··· RAW DATA ···

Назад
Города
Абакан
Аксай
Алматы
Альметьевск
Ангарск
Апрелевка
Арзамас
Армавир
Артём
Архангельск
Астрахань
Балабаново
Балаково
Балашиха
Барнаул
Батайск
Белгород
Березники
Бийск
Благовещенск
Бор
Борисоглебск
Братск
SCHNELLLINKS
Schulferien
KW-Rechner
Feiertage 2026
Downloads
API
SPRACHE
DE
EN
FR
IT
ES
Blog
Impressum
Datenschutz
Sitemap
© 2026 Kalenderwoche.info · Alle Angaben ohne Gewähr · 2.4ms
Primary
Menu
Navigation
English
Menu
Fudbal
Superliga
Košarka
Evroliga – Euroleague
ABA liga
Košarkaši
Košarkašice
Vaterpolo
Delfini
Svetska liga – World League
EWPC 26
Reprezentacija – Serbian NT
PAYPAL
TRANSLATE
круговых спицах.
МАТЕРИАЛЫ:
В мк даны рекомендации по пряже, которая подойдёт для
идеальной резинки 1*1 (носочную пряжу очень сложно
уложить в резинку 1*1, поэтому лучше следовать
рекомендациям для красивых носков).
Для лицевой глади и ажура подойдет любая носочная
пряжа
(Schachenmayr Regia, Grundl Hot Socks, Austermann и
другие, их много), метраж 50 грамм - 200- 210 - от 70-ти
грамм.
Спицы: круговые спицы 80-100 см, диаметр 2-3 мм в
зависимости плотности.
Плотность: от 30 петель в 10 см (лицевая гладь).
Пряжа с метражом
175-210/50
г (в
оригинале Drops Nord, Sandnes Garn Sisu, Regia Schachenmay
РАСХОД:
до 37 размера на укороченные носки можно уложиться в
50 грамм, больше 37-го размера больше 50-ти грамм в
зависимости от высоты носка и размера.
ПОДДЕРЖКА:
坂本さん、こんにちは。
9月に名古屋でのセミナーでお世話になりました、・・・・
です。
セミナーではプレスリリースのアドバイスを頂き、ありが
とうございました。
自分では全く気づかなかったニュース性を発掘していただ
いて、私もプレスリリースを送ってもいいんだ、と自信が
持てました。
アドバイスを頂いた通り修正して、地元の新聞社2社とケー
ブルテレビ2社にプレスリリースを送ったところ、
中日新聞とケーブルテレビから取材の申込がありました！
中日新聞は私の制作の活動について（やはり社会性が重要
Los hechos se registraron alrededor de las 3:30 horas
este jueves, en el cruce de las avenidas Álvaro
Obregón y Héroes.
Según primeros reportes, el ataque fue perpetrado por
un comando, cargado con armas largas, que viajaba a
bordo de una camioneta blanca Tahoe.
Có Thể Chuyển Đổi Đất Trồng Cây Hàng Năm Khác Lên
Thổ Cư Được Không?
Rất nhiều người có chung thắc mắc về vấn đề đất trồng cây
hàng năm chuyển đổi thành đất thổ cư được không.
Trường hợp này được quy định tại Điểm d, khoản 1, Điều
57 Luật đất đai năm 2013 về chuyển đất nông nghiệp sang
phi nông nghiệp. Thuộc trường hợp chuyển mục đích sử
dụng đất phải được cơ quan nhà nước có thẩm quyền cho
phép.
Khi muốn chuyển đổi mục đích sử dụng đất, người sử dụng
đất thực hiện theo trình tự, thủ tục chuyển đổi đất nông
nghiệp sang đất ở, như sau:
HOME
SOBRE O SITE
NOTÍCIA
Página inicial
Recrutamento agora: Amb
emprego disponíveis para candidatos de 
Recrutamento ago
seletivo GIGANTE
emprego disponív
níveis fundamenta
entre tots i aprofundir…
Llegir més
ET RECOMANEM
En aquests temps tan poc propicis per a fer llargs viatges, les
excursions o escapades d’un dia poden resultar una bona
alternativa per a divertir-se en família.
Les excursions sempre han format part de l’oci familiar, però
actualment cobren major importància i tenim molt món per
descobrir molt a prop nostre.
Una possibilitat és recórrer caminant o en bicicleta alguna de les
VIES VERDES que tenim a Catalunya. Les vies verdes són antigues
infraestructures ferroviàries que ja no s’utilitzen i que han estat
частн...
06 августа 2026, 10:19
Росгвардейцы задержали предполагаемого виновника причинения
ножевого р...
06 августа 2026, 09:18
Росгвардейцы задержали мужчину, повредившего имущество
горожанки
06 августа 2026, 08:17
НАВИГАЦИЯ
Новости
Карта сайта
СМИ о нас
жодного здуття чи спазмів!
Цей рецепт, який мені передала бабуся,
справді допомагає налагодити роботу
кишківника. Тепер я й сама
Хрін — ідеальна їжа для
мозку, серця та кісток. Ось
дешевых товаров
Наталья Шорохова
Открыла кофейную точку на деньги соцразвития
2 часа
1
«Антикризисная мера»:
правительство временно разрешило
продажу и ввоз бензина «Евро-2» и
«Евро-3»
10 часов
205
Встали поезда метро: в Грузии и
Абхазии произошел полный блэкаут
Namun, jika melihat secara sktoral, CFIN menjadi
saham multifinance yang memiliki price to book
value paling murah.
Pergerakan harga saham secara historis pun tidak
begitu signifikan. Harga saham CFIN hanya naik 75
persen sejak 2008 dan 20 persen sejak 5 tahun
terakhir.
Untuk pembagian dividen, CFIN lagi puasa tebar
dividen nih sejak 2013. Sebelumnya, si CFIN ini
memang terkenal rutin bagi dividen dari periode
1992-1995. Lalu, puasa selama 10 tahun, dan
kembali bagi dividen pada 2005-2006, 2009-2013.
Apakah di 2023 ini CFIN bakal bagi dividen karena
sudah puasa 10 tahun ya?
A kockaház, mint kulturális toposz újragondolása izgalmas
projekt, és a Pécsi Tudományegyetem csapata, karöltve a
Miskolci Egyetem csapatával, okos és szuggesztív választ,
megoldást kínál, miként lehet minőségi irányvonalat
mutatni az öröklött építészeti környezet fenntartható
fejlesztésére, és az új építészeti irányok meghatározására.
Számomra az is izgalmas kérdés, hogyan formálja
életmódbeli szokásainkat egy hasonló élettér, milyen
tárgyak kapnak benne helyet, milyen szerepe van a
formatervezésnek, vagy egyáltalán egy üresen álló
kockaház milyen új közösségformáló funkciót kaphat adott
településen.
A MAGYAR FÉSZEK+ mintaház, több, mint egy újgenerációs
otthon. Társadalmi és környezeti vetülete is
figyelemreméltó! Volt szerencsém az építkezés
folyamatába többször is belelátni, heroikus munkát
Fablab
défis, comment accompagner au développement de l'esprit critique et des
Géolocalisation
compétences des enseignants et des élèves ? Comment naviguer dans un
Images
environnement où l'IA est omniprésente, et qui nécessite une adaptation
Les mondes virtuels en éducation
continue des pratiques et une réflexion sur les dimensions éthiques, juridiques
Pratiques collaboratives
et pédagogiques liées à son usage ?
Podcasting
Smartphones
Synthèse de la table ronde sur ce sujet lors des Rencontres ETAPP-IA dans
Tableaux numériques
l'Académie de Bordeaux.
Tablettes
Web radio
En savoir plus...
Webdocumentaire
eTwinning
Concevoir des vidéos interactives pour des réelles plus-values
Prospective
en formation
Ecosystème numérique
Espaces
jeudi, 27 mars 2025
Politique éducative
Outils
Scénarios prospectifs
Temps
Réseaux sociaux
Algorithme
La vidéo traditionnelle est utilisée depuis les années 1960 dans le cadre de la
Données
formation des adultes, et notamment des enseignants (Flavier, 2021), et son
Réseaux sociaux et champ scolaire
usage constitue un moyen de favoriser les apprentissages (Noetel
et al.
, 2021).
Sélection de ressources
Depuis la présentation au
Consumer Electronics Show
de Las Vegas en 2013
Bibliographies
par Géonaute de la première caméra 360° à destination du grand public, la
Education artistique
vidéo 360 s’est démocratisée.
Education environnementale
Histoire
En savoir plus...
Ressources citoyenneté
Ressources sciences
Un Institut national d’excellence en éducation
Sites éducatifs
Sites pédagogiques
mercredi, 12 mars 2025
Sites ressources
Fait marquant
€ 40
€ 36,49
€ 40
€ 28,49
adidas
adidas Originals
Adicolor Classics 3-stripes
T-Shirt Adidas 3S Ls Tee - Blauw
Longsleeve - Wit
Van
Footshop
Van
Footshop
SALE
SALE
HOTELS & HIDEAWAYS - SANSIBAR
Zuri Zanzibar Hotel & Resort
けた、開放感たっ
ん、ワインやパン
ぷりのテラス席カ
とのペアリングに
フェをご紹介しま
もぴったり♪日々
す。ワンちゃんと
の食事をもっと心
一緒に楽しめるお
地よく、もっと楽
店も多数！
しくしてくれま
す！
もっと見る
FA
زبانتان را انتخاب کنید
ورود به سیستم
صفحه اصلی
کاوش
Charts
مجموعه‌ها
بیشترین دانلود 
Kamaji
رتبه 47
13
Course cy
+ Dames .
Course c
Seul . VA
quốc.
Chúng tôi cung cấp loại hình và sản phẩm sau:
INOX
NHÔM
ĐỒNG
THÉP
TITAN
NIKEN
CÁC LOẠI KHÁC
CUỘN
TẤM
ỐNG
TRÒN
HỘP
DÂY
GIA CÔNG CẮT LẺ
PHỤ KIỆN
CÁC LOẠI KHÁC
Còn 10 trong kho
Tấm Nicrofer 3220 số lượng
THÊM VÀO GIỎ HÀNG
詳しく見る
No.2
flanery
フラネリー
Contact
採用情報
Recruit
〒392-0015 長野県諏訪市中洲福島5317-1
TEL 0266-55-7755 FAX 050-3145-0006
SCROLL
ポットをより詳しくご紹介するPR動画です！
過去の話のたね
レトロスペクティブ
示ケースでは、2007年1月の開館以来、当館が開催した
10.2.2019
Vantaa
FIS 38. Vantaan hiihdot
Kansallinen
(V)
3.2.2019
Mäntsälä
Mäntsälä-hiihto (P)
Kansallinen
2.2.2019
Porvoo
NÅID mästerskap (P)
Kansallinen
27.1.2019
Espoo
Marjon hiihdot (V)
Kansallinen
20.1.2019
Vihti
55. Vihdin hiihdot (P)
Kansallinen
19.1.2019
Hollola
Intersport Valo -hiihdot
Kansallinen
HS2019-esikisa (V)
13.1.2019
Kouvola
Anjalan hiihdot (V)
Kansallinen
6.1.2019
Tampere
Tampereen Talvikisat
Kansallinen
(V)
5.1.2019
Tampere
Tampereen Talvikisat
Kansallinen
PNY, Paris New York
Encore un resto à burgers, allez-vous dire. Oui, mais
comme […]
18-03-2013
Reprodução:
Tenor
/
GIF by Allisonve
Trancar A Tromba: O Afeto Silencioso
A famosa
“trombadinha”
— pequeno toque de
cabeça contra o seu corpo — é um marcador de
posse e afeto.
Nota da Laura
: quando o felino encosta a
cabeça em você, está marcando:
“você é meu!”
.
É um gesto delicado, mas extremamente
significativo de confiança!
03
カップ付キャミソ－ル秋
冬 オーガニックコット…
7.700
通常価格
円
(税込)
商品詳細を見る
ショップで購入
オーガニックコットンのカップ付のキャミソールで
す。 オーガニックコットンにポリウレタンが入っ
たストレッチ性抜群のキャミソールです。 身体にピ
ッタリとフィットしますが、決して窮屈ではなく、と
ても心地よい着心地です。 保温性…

···

> _WHAT IS BEING ASKED_: Copy each line from the data above that includes "tahun".

> _TASK RESULT_:
persen sejak 2008 dan 20 persen sejak 5 tahun
1992-1995. Lalu, puasa selama 10 tahun, dan
sudah puasa 10 tahun ya?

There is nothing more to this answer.